Records for this exercise:
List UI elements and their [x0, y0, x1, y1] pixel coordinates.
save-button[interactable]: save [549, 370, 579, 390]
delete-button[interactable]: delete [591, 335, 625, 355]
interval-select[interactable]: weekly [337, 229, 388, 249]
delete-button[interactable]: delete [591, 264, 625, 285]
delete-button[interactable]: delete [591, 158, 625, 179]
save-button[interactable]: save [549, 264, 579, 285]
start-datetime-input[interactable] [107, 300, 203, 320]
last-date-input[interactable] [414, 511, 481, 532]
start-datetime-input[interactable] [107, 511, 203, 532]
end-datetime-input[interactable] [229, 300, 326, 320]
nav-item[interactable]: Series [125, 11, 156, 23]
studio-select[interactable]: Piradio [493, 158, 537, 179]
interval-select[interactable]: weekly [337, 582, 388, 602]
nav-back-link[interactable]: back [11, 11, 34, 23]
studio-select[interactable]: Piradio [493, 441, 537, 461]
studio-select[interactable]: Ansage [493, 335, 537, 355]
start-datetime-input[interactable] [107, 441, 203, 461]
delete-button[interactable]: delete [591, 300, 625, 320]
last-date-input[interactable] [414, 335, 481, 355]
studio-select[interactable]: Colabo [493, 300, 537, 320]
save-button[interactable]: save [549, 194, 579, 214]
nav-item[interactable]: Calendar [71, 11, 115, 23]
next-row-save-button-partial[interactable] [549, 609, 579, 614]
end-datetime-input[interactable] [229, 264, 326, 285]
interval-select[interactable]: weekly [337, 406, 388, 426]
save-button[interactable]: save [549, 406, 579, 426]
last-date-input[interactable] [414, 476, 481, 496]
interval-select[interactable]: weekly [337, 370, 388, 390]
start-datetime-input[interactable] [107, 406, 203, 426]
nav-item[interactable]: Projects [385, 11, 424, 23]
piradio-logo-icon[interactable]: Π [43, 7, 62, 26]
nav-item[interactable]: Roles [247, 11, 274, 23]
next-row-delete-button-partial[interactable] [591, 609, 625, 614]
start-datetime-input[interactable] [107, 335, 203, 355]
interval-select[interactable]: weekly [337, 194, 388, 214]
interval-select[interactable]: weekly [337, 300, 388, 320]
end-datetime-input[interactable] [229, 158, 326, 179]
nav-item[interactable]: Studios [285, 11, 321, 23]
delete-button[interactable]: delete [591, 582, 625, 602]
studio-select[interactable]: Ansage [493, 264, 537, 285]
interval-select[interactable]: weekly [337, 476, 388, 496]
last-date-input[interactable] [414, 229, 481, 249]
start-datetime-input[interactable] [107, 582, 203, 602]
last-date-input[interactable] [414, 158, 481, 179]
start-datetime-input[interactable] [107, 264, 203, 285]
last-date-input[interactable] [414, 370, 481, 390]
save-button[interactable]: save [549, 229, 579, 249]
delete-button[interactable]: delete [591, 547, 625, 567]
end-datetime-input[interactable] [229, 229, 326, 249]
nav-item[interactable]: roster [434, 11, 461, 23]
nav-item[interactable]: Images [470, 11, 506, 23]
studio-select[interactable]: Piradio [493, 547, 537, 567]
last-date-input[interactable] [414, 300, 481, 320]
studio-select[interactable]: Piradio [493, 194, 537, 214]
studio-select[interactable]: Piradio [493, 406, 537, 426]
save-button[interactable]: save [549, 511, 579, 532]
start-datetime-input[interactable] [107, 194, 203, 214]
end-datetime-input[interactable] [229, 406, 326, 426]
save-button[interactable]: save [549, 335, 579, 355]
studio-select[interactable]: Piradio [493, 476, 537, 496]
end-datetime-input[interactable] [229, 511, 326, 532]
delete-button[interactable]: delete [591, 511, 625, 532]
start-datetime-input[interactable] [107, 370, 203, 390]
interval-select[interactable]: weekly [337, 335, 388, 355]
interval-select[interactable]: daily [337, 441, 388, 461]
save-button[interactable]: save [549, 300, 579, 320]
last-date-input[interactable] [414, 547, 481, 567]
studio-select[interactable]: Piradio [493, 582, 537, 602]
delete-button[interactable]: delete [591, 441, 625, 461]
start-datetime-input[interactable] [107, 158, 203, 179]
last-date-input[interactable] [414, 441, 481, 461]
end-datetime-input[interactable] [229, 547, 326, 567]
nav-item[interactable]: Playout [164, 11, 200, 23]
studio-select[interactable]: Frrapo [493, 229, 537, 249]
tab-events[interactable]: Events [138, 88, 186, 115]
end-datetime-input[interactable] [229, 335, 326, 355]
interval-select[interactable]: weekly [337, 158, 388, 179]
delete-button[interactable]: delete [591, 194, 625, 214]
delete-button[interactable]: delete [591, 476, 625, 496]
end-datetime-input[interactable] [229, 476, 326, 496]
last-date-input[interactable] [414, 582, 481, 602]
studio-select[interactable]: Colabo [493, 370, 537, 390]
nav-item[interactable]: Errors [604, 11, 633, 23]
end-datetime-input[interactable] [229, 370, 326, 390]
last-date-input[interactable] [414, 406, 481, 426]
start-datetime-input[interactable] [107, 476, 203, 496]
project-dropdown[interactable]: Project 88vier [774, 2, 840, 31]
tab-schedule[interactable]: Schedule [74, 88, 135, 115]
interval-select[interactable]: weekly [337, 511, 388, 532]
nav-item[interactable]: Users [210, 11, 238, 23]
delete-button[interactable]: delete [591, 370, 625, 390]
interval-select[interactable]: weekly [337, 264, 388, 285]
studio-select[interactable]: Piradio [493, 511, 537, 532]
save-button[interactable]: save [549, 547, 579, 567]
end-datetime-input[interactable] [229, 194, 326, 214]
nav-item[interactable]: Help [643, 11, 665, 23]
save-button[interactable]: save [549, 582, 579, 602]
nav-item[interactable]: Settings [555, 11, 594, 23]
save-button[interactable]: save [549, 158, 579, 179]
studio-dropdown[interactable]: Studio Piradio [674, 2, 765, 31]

Activity:
Show every line of the listing that includes the word "delete".

Completed task:
delete-button[interactable]: delete [591, 335, 625, 355]
delete-button[interactable]: delete [591, 264, 625, 285]
delete-button[interactable]: delete [591, 158, 625, 179]
delete-button[interactable]: delete [591, 300, 625, 320]
next-row-delete-button-partial[interactable] [591, 609, 625, 614]
delete-button[interactable]: delete [591, 582, 625, 602]
delete-button[interactable]: delete [591, 547, 625, 567]
delete-button[interactable]: delete [591, 511, 625, 532]
delete-button[interactable]: delete [591, 441, 625, 461]
delete-button[interactable]: delete [591, 194, 625, 214]
delete-button[interactable]: delete [591, 476, 625, 496]
delete-button[interactable]: delete [591, 370, 625, 390]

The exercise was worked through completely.